J’ai connu des Vendéens qui autrefois me disaient du bien de vous. Je vous ai serré la main lors d’un festival de lycéens. Pour la deuxième fois, j’ai voté pour vous au deuxième tour en 2010 car les déclarations conjointes avec EELV annonçaient que la région ne financerait pas cet aéroport (ce que vous vous gardez bien de rappeler p. 22). Je me sens donc aujourd’hui trompé, et je ne pense pas voter de nouveau PS.
Que vous arrive-t-il ? Vous dénoncez une posture polémique chez les opposants et en même temps vous  faites des déclarations belliqueuses à leur égard en présentant votre livre. Vous voulez “assumer quand on expulsera” après avoir remarqué : “Ce n’est pas plus compliqué qu’au Mali” (“Jacques Auxiette charge les opposants”, Ouest-France du 15 mars 2013, p. 6). Suggérez-vous par là que Nantes-Atlantique doive bientôt redevenir l’aéroport militaire qu’il était à l’origine, d’où les Mirage partiront bombarder la ZAD ? Je n’ose évidemment y croire, mais vos propos donnent froid dans le dos.

En revanche, vous avez raison de refuser une société fermée et sclérosée, mais il n’y a pas que l’avion pour s’ouvrir aux autres. Le tourisme de masse à bas-prix conduit bien souvent à consommer du soleil postcolonial dans des complexes hôteliers, plutôt qu’à découvrir une autre culture. L’exemple de votre dandy (p. 83), avec son micro-onde, m’a à la fois touché et peu convaincu, car on peut concrètement découvrir la culture chinoise sans prendre l’avion. On trouve de bons restaurants chinois à Nantes et nous avons par ailleurs accès au cinéma et à la littérature chinoise. J’ai moi-même toujours rêvé d’aller en Chine, mais s’il vous plaît, ne m’obligez pas à y aller, il me serait ensuite interdit d’en rêver…

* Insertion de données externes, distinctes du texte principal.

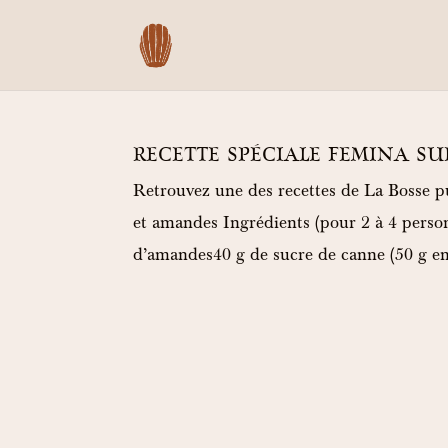
RECETTE SPÉCIALE FEMINA SU
Retrouvez une des recettes de La Bosse p
et amandes Ingrédients (pour 2 à 4 pers
d’amandes40 g de sucre de canne (50 g en 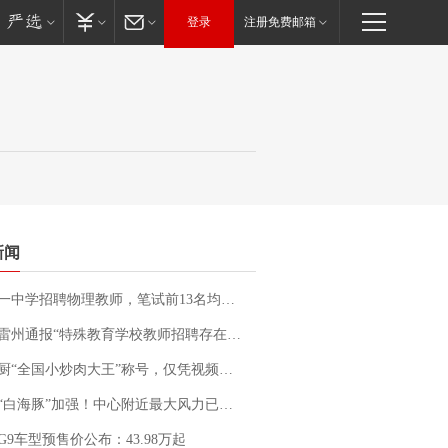
登录
注册免费邮箱
新闻
招聘物理教师，笔试前13名均遭淘汰？教育局：已叫停招聘，成立调查组全面核查
通报“特殊教育学校教师招聘存在违规行为”：已启动问责程序 副校长被停职
“全国小炒肉大王”称号，仅凭视频评出？中国烹饪协会回应
白海豚”加强！中心附近最大风力已达15级 最新研判
G9车型预售价公布：43.98万起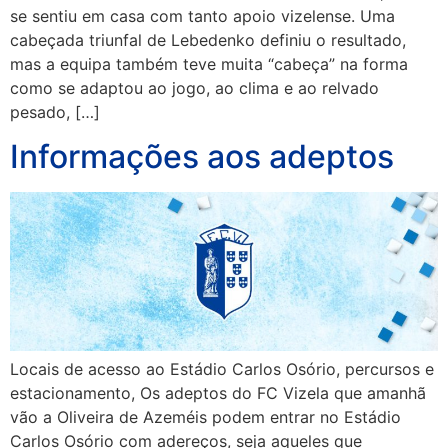
se sentiu em casa com tanto apoio vizelense. Uma
cabeçada triunfal de Lebedenko definiu o resultado,
mas a equipa também teve muita “cabeça” na forma
como se adaptou ao jogo, ao clima e ao relvado
pesado, […]
Informações aos adeptos
Locais de acesso ao Estádio Carlos Osório, percursos e
estacionamento, Os adeptos do FC Vizela que amanhã
vão a Oliveira de Azeméis podem entrar no Estádio
Carlos Osório com adereços, seja aqueles que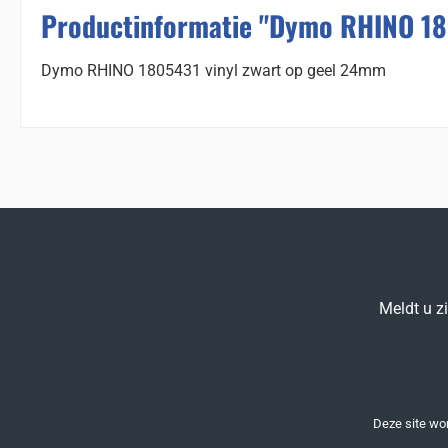
Productinformatie "Dymo RHINO 18
Dymo RHINO 1805431 vinyl zwart op geel 24mm
Meldt u z
Deze site w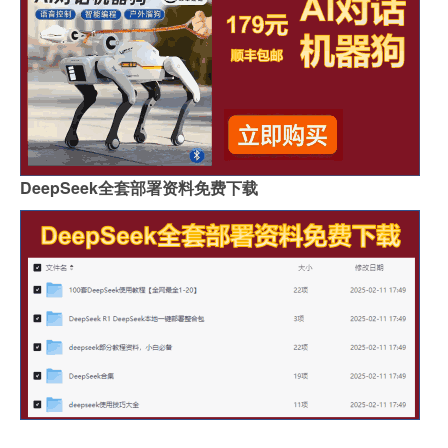
DeepSeek全套部署资料免费下载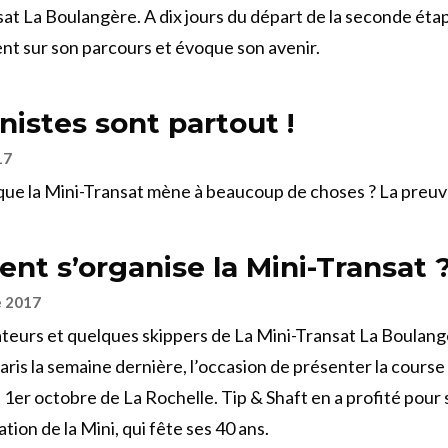
sat La Boulangère. A dix jours du départ de la seconde étap
nt sur son parcours et évoque son avenir.
nistes sont partout !
17
que la Mini-Transat mène à beaucoup de choses ? La preu
t s’organise la Mini-Transat 
e 2017
teurs et quelques skippers de La Mini-Transat La Boulang
aris la semaine dernière, l’occasion de présenter la course
e 1er octobre de La Rochelle. Tip & Shaft en a profité pour
ation de la Mini, qui fête ses 40 ans.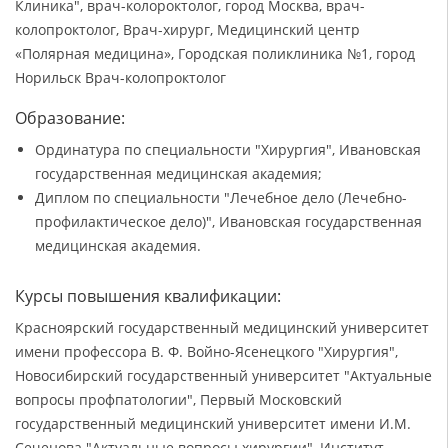
Клиника", врач-колороктолог, город Москва, врач-
колопроктолог, Врач-хирург, Медицинский центр
«Полярная медицина», Городская поликлиника №1, город
Норильск Врач-колопроктолог
Образование:
Ординатура по специальности "Хирургия", Ивановская
государственная медицинская академия;
Диплом по специальности "Лечебное дело (Лечебно-
профилактическое дело)", Ивановская государственная
медицинская академия.
Курсы повышения квалификации:
Красноярский государственный медицинский университет
имени профессора В. Ф. Войно-Ясенецкого "Хирургия",
Новосибирский государственный университет "Актуальные
вопросы профпатологии", Первый Московский
государственный медицинский университет имени И.М.
Сеченова "Актуальные вопросы хирургии", Институт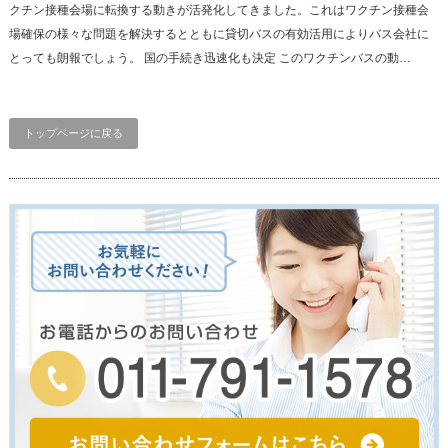
クチン接種会場に転換する動きが活発化してきました。これはワクチン接種会
場確保の様々な問題を解決するとともに貸切バスの有効活用によりバス会社に
とっても朗報でしょう。 国の手続き迅速化も決定 このワクチンバスの動…
トップページに戻る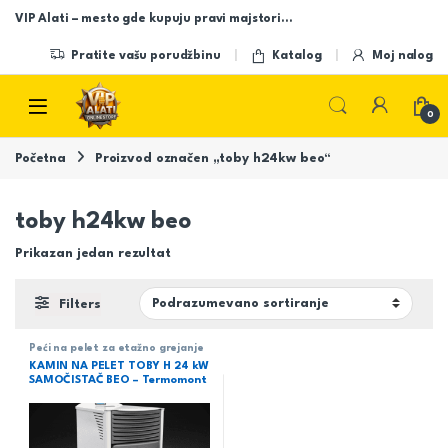
Skip to navigation
Skip to content
VIP Alati – mesto gde kupuju pravi majstori…
Pratite vašu porudžbinu
Katalog
Moj nalog
Open
0
Početna
Proizvod označen „toby h24kw beo“
toby h24kw beo
Prikazan jedan rezultat
Filters
Peći na pelet za etažno grejanje
KAMIN NA PELET TOBY H 24 kW
SAMOČISTAČ BEO – Termomont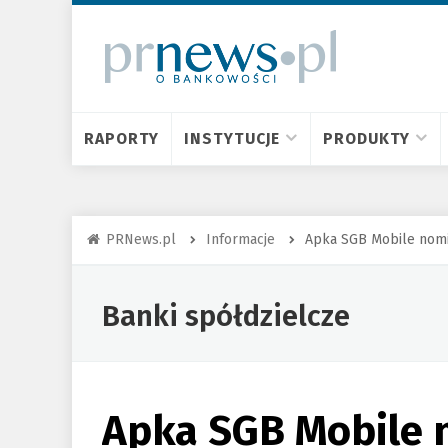
RAPORTY
INSTYTUCJE
PRODUKTY
PRNews.pl
Informacje
Apka SGB Mobile nomi
Banki spółdzielcze
Apka SGB Mobile 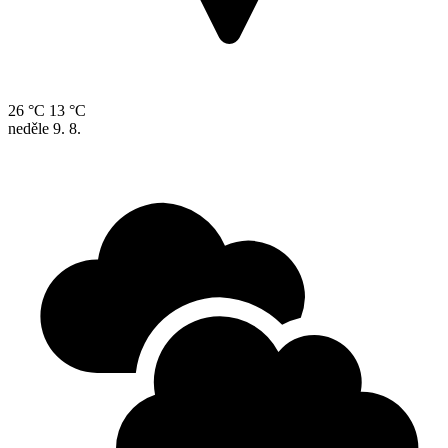
26 °C
13 °C
neděle
9. 8.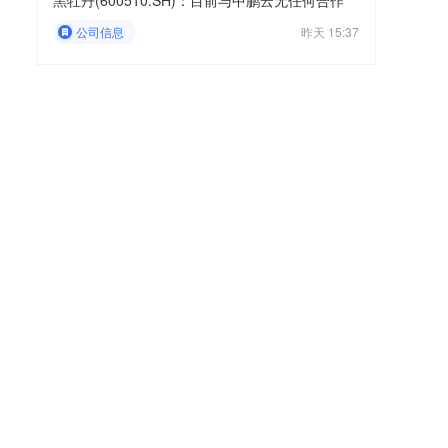
黑牡丹(600510.SH)：目前与中鹏云无任何合作
公司信息
昨天 15:37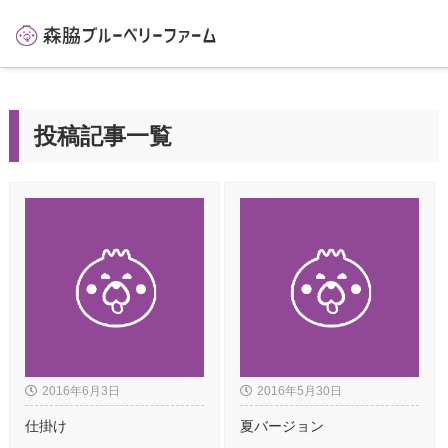
投稿記事一覧
2016年6月3日
2016年5月30日
仕掛け
夏バージョン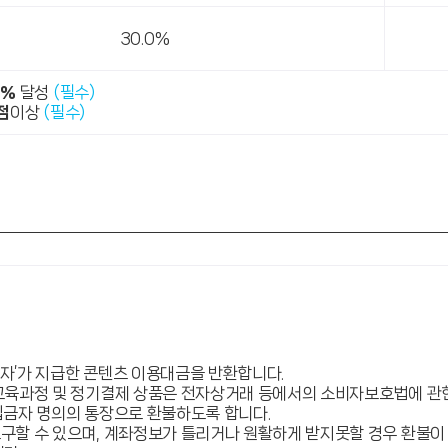
30.0%
0%
달성
(필수)
점
이상
(필수)
용자’가 지급한 콘텐츠 이용대금을 반환합니다.
교육과정 및 정기결제 상품은 전자상거래 등에서의 소비자보호법에 관한
 입금자 명의의 통장으로 환불하도록 합니다.
구할 수 있으며, 계좌정보가 틀리거나 원활하게 받지못할 경우 환불이 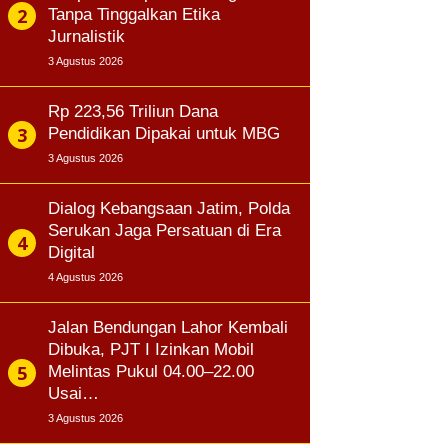
Tanpa Tinggalkan Etika
Jurnalistik
3 Agustus 2026
Rp 223,56 Triliun Dana
Pendidikan Dipakai untuk MBG
3 Agustus 2026
Dialog Kebangsaan Jatim, Polda
Serukan Jaga Persatuan di Era
Digital
4 Agustus 2026
Jalan Bendungan Lahor Kembali
Dibuka, PJT I Izinkan Mobil
Melintas Pukul 04.00–22.00
Usai…
3 Agustus 2026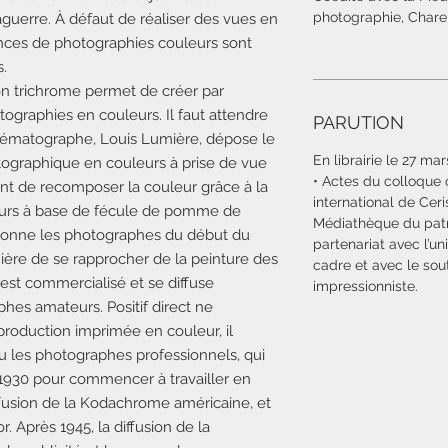
photographie, Chare
uerre. À défaut de réaliser des vues en
ences de photographies couleurs sont
s.
on trichrome permet de créer par
ographies en couleurs. Il faut attendre
PARUTION
inématographe, Louis Lumière, dépose le
En librairie le 27 ma
ographique en couleurs à prise de vue
• Actes du colloque 
nt de recomposer la couleur grâce à la
international de Cer
leurs à base de fécule de pomme de
Médiathèque du patr
ionne les photographes du début du
partenariat avec l’un
nière de se rapprocher de la peinture des
cadre et avec le sou
est commercialisé et se diffuse
impressionniste.
es amateurs. Positif direct ne
eproduction imprimée en couleur, il
eu les photographes professionnels, qui
 1930 pour commencer à travailler en
iffusion de la Kodachrome américaine, et
r. Après 1945, la diffusion de la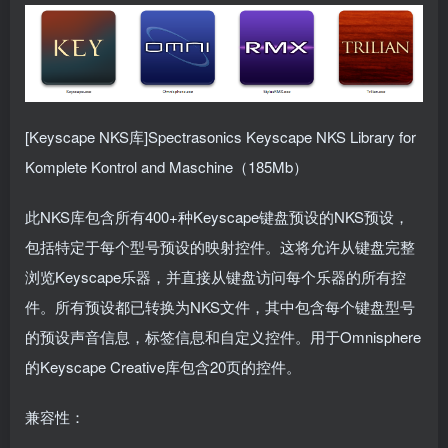
[Keyscape NKS库]Spectrasonics Keyscape NKS Library for
Komplete Kontrol and Maschine（185Mb）
此NKS库包含所有400+种Keyscape键盘预设的NKS预设，
包括特定于每个型号预设的映射控件。这将允许从键盘完整
浏览Keyscape乐器，并直接从键盘访问每个乐器的所有控
件。所有预设都已转换为NKS文件，其中包含每个键盘型号
的预设声音信息，标签信息和自定义控件。用于Omnisphere
的Keyscape Creative库包含20页的控件。
兼容性：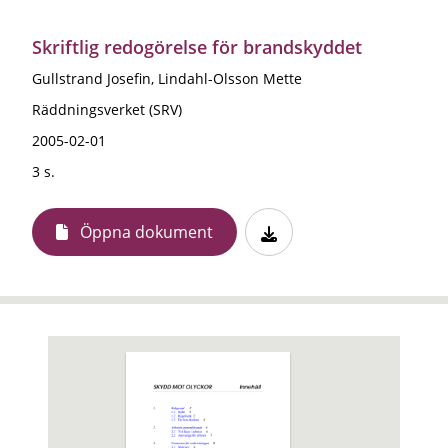
Skriftlig redogörelse för brandskyddet
Gullstrand Josefin, Lindahl-Olsson Mette
Räddningsverket (SRV)
2005-02-01
3 s.
Öppna dokument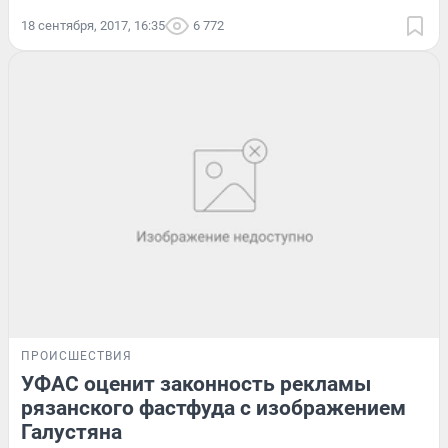
18 сентября, 2017, 16:35
6 772
ПРОИСШЕСТВИЯ
УФАС оценит законность рекламы
рязанского фастфуда с изображением
Галустяна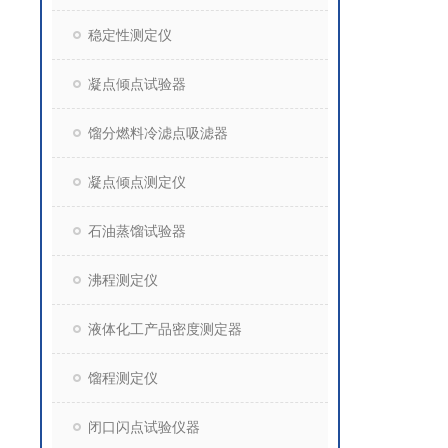
稳定性测定仪
凝点倾点试验器
馏分燃料冷滤点吸滤器
凝点倾点测定仪
石油蒸馏试验器
沸程测定仪
液体化工产品密度测定器
馏程测定仪
闭口闪点试验仪器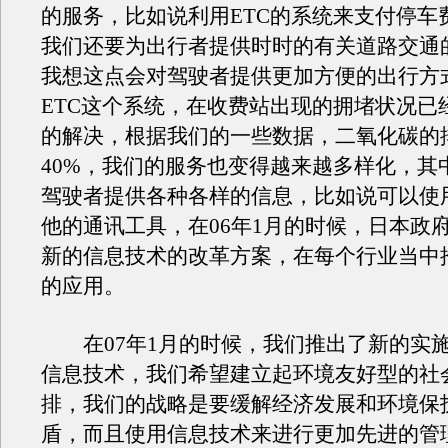
的服务，比如说利用ETC的系统来支付停车
我们还要为出行者提供时时的有关道路交通
我想这点会对驾驶者提供更加方便的出行方
ETC这个系统，在收费站出现的拥堵状况已
的解决，根据我们的一些数据，二氧化碳的
40%，我们的服务也变得越来越多样化，其
驾驶者提供各种各样的信息，比如说可以使
他的通讯工具，在06年1月的时候，日本政
新的信息技术的改革方案，在每个行业当中
的应用。
在07年1月的时候，我们推出了新的实
信息技术，我们希望建立起环境友好型的社
排，我们的战略是要缓解经济发展和环境保
盾，而且使用信息技术来进行更加先进的管理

J’ai bien compris au fil de ces pages que vous croyez à l’AGO, que vous en rêvez. Mais avez-vous réalisé que s’il était construit, vous ne pourriez plus en rêver ?

Voici pour finir le conseil fraternel d’un retraité heureux : laissez donc la place aux jeunes, et arrêtez de vous fatiguer avec ce dossier. Je vous souhaite sincèrement une retraite apaisée.